„3 Fragen zum Eigentum“ an Prof. Dr. Gregor Kirchhof
Prof. Dr. Gregor Kirchhof, LL.M., Universität Augsburg, Lehrstuhl für Öffentliches Recht, Finanzrecht und Steuerrecht, Direktor des Instituts für Wirtschafts- und Steuerrecht sowie Geschäftsführender Direktor des Instituts für Öffentliches Recht
In einer neuen Studie führen Sie aus, das Bundesverfassungsgericht habe in seiner Klimaschutzentscheidung ein neues Rechtsinstitut entwickelt habe. Was genau hat das Gericht entschieden?

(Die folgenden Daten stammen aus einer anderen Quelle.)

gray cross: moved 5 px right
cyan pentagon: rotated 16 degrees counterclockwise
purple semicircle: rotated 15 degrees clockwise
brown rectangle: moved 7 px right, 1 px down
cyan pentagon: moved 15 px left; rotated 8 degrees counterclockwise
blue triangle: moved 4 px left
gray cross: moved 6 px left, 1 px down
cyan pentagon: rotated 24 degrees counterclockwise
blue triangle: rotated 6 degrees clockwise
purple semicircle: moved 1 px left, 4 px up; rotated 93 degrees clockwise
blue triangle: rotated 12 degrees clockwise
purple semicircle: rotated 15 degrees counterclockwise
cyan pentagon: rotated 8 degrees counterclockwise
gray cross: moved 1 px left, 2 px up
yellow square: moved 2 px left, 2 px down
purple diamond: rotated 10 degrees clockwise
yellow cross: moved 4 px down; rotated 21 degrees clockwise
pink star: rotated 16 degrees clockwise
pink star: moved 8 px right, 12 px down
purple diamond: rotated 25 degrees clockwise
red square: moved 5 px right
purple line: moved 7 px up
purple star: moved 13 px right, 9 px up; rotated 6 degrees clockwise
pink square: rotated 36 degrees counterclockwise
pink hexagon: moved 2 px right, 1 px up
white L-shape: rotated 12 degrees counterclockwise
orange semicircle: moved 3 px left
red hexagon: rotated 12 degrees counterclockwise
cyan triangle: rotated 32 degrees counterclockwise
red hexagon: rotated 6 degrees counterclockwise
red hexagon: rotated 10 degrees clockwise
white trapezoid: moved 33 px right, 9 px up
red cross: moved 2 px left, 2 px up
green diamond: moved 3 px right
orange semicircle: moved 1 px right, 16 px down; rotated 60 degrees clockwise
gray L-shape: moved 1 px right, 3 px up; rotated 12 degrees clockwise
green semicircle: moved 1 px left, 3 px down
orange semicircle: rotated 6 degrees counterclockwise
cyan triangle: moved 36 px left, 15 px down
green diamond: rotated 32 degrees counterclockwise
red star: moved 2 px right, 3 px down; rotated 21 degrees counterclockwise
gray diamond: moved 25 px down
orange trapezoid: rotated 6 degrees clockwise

Das Gericht blickt in der Entscheidung in die Zukunft. Werden heute Weichen gestellt, die morgen sicher zu Grundrechtseingriffen führen, sind die Freiheitsrechte bereits jetzt zu wahren. Die neue „intertemporale Freiheitssicherung“ greift unter zwei engen Voraussetzungen. Erstens muss eine Entwicklung im Wesentlichen feststehen, die – wie die Erderwärmung – kaum korrigiert werden kann. Hinzutreten muss – zweitens – ein intertemporales „Budget“, das die Entscheidungen der Gegenwart mit der Zukunft wie in der Zeit kommunizierende Röhren verbindet. Der deutsche Gesetzgeber hat im Kampf gegen den Klimawandel CO2-Kontingente festgelegt, die gegenwärtig und zukünftig genutzt werden dürfen. Doch wer sich fortbewegt, wer heizt, Anlagen betreibt oder Gebäude errichtet, setzt Kohlenstoffdioxid frei. Nahezu jegliches Verhalten ist mit dem Ausstoß von CO2 verbunden. Dann aber begrenzen die Kontingente Freiheit und sind – das ist die Neuerung – bereits jetzt über Generationen hinweg gleichmäßig zu verteilen. Wir dürfen heute nicht CO2 in einem Übermaß emittieren, weil dann morgen auf deutlich mehr Freiheit zu verzichten ist. Letztlich geht es auch um eine Gleichheit in der Zeit.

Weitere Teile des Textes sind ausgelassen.